TrackingPoint has sold more than a thousand weapons since its inception in 2011, attracting customers with “self-aiming” technology that make it easy for shooters to take wind, temperature, the weight of the bullet being fired and other variables into consideration when they're aiming at a target. Shooters can also stream a video of their shot onto their laptop by enabling the gun's Wi-Fi system, which automatically uses a default password (meaning anyone in the area can connect to it).
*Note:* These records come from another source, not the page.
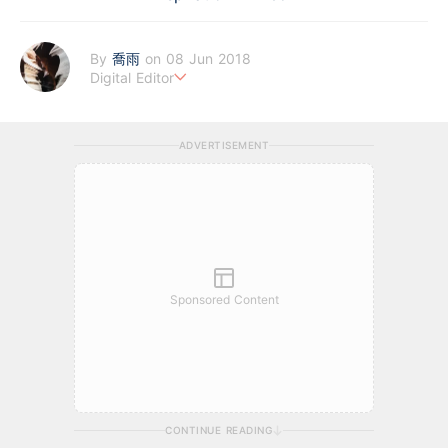
By
喬雨
on 08 Jun 2018
Digital Editor
喜歡以基本分析來評估企業質素，著重投資成長股，謀求以倍計的
回報；專注科技及商業新聞，喜歡訪談創業者，聆聽他們的創業故
ADVERTISEMENT
事。
Sponsored Content
CONTINUE READING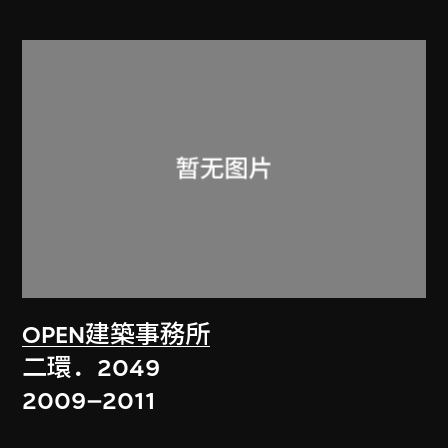
OPEN建築事務所
二環．2049
2009–2011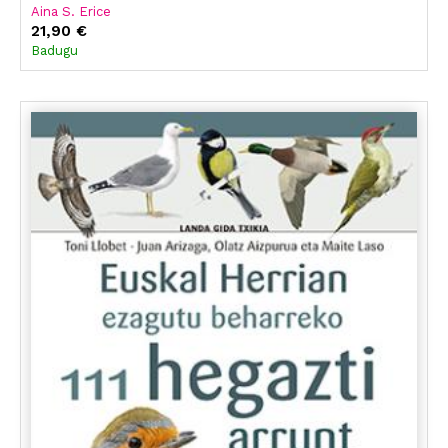
Aina S. Erice
21,90 €
Badugu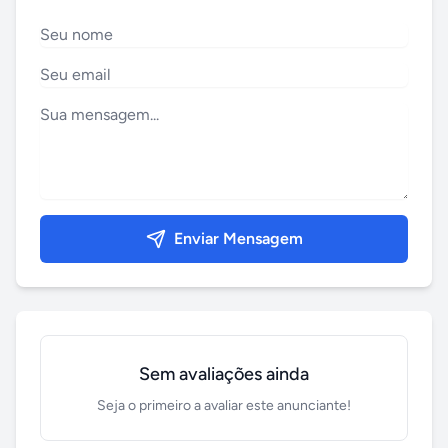
Enviar Mensagem
Sem avaliações ainda
Seja o primeiro a avaliar este anunciante!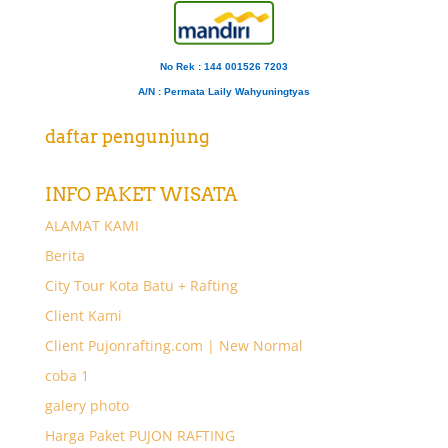
No Rek : 144 001526 7203
A/N
: Permata Laily Wahyuningtyas
daftar pengunjung
INFO PAKET WISATA
ALAMAT KAMI
Berita
City Tour Kota Batu + Rafting
Client Kami
Client Pujonrafting.com | New Normal
coba 1
galery photo
Harga Paket PUJON RAFTING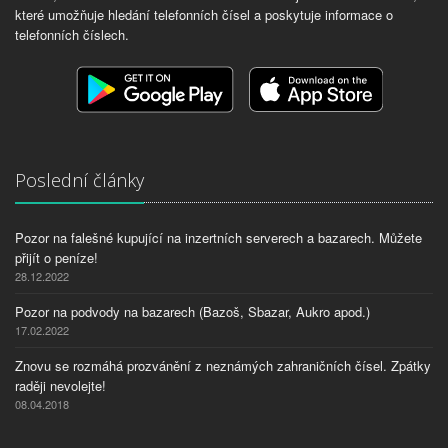
které umožňuje hledání telefonních čísel a poskytuje informace o
telefonních číslech.
Poslední články
Pozor na falešné kupující na inzertních serverech a bazarech. Můžete
přijít o peníze!
28.12.2022
Pozor na podvody na bazarech (Bazoš, Sbazar, Aukro apod.)
17.02.2022
Znovu se rozmáhá prozvánění z neznámých zahraničních čísel. Zpátky
raději nevolejte!
08.04.2018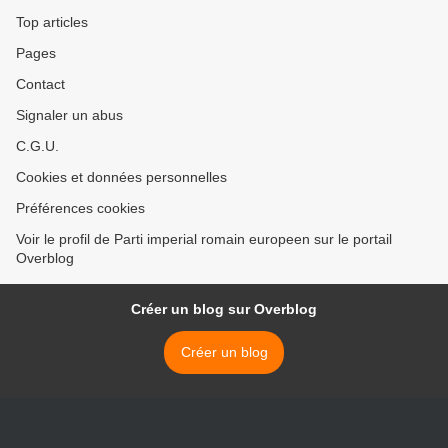
Occupation
Top articles
Pages
Contact
Signaler un abus
C.G.U.
Cookies et données personnelles
Préférences cookies
Voir le profil de Parti imperial romain europeen sur le portail
Overblog
Créer un blog sur Overblog
Créer un blog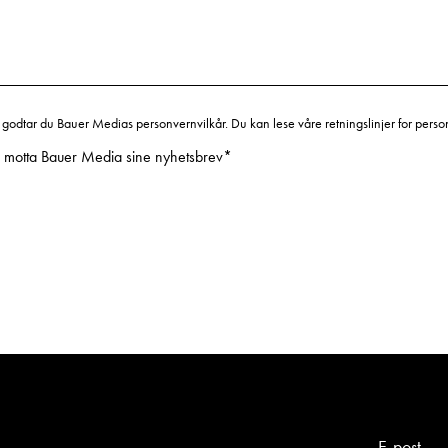
 godtar du Bauer Medias personvernvilkår. Du kan lese våre retningslinjer for perso
il motta Bauer Media sine nyhetsbrev
*
E-post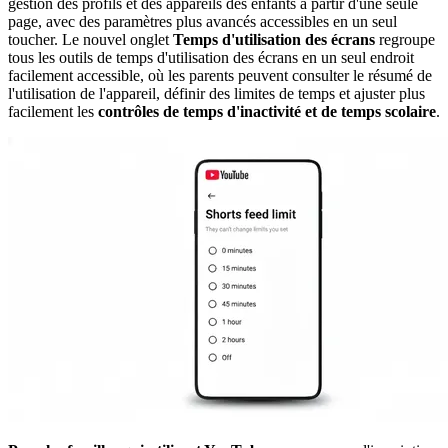
gestion des profils et des appareils des enfants à partir d'une seule
page, avec des paramètres plus avancés accessibles en un seul
toucher. Le nouvel onglet
Temps d'utilisation des écrans
regroupe
tous les outils de temps d'utilisation des écrans en un seul endroit
facilement accessible, où les parents peuvent consulter le résumé de
l'utilisation de l'appareil, définir des limites de temps et ajuster plus
facilement les
contrôles de temps d'inactivité et de temps scolaire
.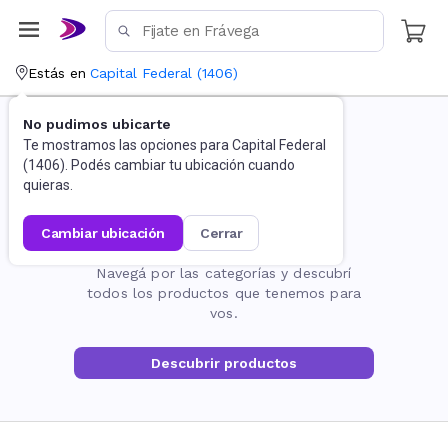
Estás en
Capital Federal
(
1406
)
No pudimos ubicarte
Te mostramos las opciones para
Capital Federal
(
1406
). Podés cambiar tu ubicación cuando
quieras.
cambiar ubicación
cerrar
La página no existe
Navegá por las categorías y descubrí
todos los productos que tenemos para
vos.
Descubrir productos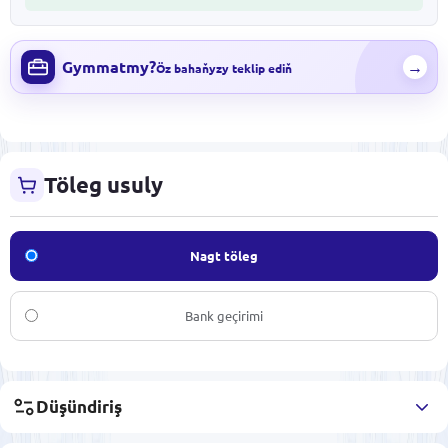
Gymmatmy?
→
Öz bahaňyzy teklip ediň
Töleg usuly
Nagt töleg
Bank geçirimi
Düşündiriş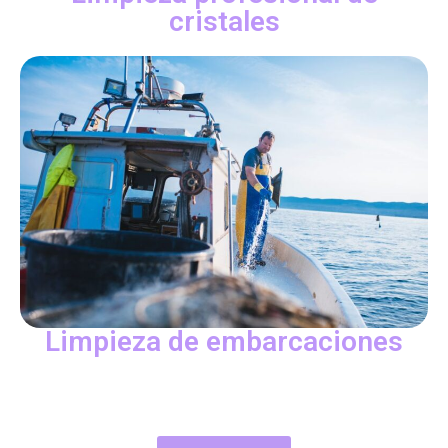
cristales
Limpieza de embarcaciones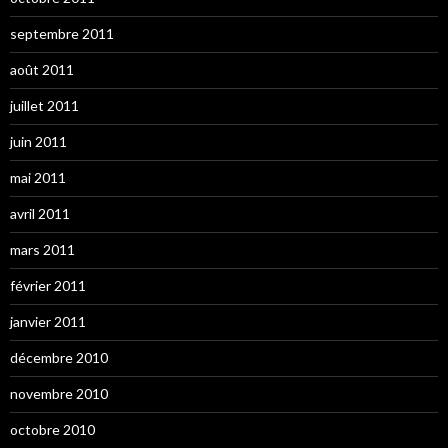
septembre 2011
août 2011
juillet 2011
juin 2011
mai 2011
avril 2011
mars 2011
février 2011
janvier 2011
décembre 2010
novembre 2010
octobre 2010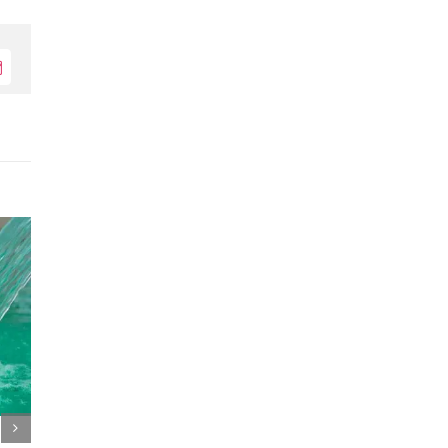
Електронна
поща: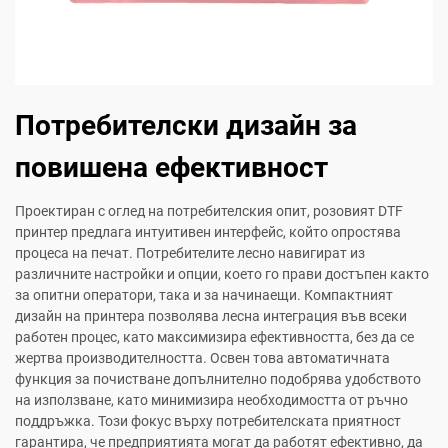
Потребителски дизайн за
повишена ефективност
Проектиран с оглед на потребителския опит, розовият DTF
принтер предлага интуитивен интерфейс, който опростява
процеса на печат. Потребителите лесно навигират из
различните настройки и опции, което го прави достъпен както
за опитни оператори, така и за начинаещи. Компактният
дизайн на принтера позволява лесна интеграция във всеки
работен процес, като максимизира ефективността, без да се
жертва производителността. Освен това автоматичната
функция за почистване допълнително подобрява удобството
на използване, като минимизира необходимостта от ръчно
поддръжка. Този фокус върху потребителската приятност
гарантира, че предприятията могат да работят ефективно, да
But, according to a new article and video demonstration at Wired, Sandvik and Auger have successfully manipulated the gun's functions, proving its possible to control the weapon from a remote computer.
“You can make it lie constantly to the user so they'll always miss their shot,” Sandvik told Wired, explaining that it's also possible to wipe out the TrackingPoint's entire file system. “If the scope is bricked, you have a six to seven thousand dollar computer you can't use on top of a rifle that you still have to aim yourself.”
TrackingPoint founder John McHale told Wired he's glad for the new insight into the weapon's system and plans to work with Auger and Sandvik, a former developer on the Tor anonymity software, to improve its security. But he also highlighted their inability to make the gun fire without pulling the trigger, a key safety measure.
“The shooter’s got to pull the rifle’s trigger, and the shooter is responsible for making sure it’s pointed in a safe direction. It’s my responsibility to make sure my scope is pointed where my gun is pointing,” McHale said. “The fundamentals of shooting don’t change even if the gun is hacked.”